A recente revogação de uma instrução normativa de um órgão de fiscalização tributária, que previa o monitoramento de movimentações via Pix acima de R$ 5 mil, gerou interpretações duvidosas e até pânico. Um vídeo divulgado por um deputado federal com afirmações imprecisas misturou conceitos como Pix, imposto de renda e sigilo bancário, confundindo a população, o que gerou um compartilhamento em massa.
Na opinião do subscritor, esse tipo de abordagem poderia configurar um atentado contra a economia popular, conforme o artigo 2º da Lei nº 1.521/1951, ao gerar desconfiança nas instituições e desinformar sobre sua função, além de produzir reflexos econômicos prejudiciais no dia a dia do brasileiro, daquele que rala para colocar comida na mesa e pagar suas contas.
É importante destacar que a fiscalização proposta não violava o sigilo bancário. Não, de jeito nenhum! Pois já é protegido pela Lei Complementar nº 105/2001, que exige ordem judicial para acessar dados detalhados de contas e a vida financeira do cidadão. Isso, sim, é privacidade. A norma previa apenas o monitoramento de movimentações financeiras incompatíveis com a realidade do contribuinte, acredito eu.
Na prática, tal monitoramento já está consolidado por outros meios, sem revelar dados sensíveis sobre a origem ou o destino do dinheiro, por exemplo. Pensar que isso compromete direitos seria como dizer que blitz da Polícia Militar fere o direito de ir e vir e que, portanto, não poderiam existir. Seria um absurdo, não acha? Assim como a polícia tem o papel de manter a ordem pública, os órgãos de fiscalização tributária devem manter tal “ordem pública” por meio do efetivo monitoramento de movimentações financeiras para combater crimes como sonegação fiscal e lavagem de dinheiro. Ou você advoga que não deveriam?
A fiscalização tributária é indispensável e integra medidas previstas em leis como a nº 9.613/1998, que determina a comunicação de operações suspeitas ao Coaf, e a Lei Complementar nº 105/2001. Assim como a Polícia Civil investiga delitos e os Tribunais de Contas monitoram a gestão pública, os órgãos responsáveis pela arrecadação tributária precisam de mecanismos eficazes para rastrear grandes transações.
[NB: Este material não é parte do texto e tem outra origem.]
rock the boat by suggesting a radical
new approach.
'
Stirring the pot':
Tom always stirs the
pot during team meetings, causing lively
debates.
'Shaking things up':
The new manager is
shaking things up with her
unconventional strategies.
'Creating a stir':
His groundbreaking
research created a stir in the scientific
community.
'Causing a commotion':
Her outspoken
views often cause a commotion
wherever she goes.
O crescimento do uso do Pix exige que ele seja incorporado às ferramentas de fiscalização para evitar que criminosos de plantão explorem sua agilidade para movimentar recursos ilícitos.
A disseminação de informações incorretas, imprecisas e de “meias verdades” sobre essa norma afeta diretamente a confiança no sistema financeiro e prejudica o combate a crimes econômicos, sem falar, como já dito, no prejuízo ao trabalhador e ao empresariado da ponta. Aquele que você vê todo dia, quando compra um pão ou toma uma cerveja na praia.
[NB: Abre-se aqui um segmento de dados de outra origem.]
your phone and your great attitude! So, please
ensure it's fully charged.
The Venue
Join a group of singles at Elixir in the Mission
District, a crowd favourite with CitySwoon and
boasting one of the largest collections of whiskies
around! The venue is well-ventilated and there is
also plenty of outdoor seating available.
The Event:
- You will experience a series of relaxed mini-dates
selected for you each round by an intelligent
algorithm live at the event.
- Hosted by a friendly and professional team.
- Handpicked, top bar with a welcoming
Dados da OCDE mostram que apenas 11% dos brasileiros conseguem identificar notícias falsas, o que explica a força de discursos que deturpam os fatos e desviam a atenção da importância da fiscalização. Como aponta Michel Foucault em "A Ordem do Discurso", o poder do discurso não está apenas no que é dito, mas no efeito que produz.
Nesse sentido, cabe recordar a frase atribuída a Otto von Bismarck: “Se as pessoas soubessem como as salsichas são feitas, não dormiriam em paz.” A analogia é perfeita para destacar como informações desvirtuadas, quando consumidas, podem enfraquecer instituições e comprometer a ordem econômica, sem falar na paz de espírito do contribuinte.
Os órgãos de fiscalização tributária não têm como alvo o trabalhador e suas pequenas economias. Aquele que rala para pagar suas contas e é honesto em suas práticas financeiras no dia a dia da luta, mas sim grandes movimentações que indicam crimes financeiros, como previsto na Lei nº 12.850/2013, que regula o combate ao crime organizado.
Assim como não seria razoável pedir que a polícia deixe de fiscalizar ou que os Tribunais de Contas ignorem fraudes, não faz sentido deslegitimar a função desses órgãos na preservação da ordem econômica.
Discutir a reforma tributária para corrigir desigualdades é essencial – ou você acha que eu adoro pagar quase 30% de IR sobre meu salário? –, mas isso não significa abrir mão da fiscalização, que garante que todos sigam as mesmas regras. Desinformar sobre o papel das instituições só favorece quem busca explorar brechas legais e prejudica toda a sociedade. Debates sobre temas tão relevantes precisam ser baseados em fatos e análises consistentes, sem espaço para confusão ou manipulação.